**WORK ITEM**
"anuncia" is the word to look for; copy each line of the listing where it occurs.

**SOURCE RECORDS**
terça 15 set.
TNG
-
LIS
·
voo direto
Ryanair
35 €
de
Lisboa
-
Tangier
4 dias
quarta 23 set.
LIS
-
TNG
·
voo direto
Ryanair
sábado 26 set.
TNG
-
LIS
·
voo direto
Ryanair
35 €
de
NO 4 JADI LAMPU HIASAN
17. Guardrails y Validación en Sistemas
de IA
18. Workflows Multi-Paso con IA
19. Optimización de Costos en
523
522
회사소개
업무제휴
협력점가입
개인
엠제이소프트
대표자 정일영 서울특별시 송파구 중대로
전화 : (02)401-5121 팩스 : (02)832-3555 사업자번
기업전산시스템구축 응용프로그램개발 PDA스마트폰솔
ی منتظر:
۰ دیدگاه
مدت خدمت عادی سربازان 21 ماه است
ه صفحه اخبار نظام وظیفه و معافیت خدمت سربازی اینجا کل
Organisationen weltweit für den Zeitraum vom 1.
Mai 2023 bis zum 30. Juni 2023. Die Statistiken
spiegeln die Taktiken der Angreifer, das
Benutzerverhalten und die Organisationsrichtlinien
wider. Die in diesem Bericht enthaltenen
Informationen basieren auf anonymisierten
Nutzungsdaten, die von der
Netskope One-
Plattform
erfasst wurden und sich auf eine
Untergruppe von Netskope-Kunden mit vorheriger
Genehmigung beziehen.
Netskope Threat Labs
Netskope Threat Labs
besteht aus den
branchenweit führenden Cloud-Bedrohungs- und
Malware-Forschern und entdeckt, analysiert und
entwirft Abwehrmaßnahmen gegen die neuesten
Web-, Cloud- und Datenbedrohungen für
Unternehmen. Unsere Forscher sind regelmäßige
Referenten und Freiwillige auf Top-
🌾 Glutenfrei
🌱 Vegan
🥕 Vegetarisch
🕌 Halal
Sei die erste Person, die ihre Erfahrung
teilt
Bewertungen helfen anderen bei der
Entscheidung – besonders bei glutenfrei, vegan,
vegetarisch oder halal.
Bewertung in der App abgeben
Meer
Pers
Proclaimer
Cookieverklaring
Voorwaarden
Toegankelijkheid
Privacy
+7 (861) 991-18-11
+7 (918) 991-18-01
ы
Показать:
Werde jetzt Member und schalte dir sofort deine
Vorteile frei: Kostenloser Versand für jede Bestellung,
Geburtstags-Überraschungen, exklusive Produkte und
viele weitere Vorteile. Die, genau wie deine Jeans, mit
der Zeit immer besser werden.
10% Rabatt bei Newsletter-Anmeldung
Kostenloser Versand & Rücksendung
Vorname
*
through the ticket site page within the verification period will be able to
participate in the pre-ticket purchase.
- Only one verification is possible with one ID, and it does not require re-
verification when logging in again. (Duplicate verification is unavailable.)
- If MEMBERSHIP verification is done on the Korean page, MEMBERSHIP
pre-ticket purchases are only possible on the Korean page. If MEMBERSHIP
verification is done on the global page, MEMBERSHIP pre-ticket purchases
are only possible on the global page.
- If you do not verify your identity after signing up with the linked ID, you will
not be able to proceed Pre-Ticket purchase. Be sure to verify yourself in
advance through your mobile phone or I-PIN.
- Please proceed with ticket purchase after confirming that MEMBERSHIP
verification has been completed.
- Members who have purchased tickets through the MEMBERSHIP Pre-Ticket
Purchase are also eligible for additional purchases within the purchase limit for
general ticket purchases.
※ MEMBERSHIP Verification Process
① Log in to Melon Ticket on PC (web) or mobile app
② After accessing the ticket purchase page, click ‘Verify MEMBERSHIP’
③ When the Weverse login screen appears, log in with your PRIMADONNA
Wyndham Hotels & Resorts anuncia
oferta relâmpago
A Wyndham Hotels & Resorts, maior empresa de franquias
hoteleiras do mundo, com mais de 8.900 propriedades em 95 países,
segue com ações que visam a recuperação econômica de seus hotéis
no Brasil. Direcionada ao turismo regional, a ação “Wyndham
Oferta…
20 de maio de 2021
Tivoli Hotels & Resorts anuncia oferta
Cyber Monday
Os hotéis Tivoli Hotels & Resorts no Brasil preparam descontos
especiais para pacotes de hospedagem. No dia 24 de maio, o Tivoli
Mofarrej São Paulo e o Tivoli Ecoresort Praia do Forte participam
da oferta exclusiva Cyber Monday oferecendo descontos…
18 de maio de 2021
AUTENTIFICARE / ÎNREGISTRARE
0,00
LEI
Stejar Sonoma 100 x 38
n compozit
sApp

**ANSWER BELOW**
Wyndham Hotels & Resorts anuncia
Tivoli Hotels & Resorts anuncia oferta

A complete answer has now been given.